----- Data supplied -----
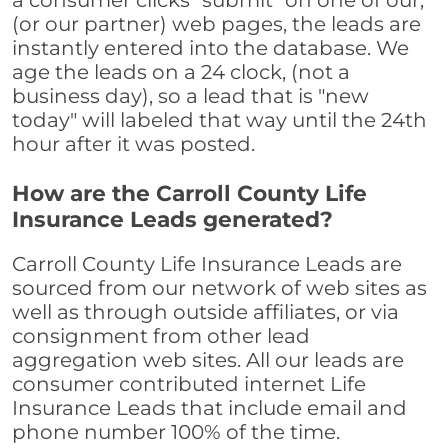
a consumer clicks "submit" on one of our,
(or our partner) web pages, the leads are
instantly entered into the database. We
age the leads on a 24 clock, (not a
business day), so a lead that is "new
today" will labeled that way until the 24th
hour after it was posted.
How are the Carroll County Life
Insurance Leads generated?
Carroll County Life Insurance Leads are
sourced from our network of web sites as
well as through outside affiliates, or via
consignment from other lead
aggregation web sites. All our leads are
consumer contributed internet Life
Insurance Leads that include email and
phone number 100% of the time.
-----
In the records above, find the line containing "How are the Carroll County Life" and print it and every later line exactly, through the last one.

== Result ==
How are the Carroll County Life
Insurance Leads generated?
Carroll County Life Insurance Leads are
sourced from our network of web sites as
well as through outside affiliates, or via
consignment from other lead
aggregation web sites. All our leads are
consumer contributed internet Life
Insurance Leads that include email and
phone number 100% of the time.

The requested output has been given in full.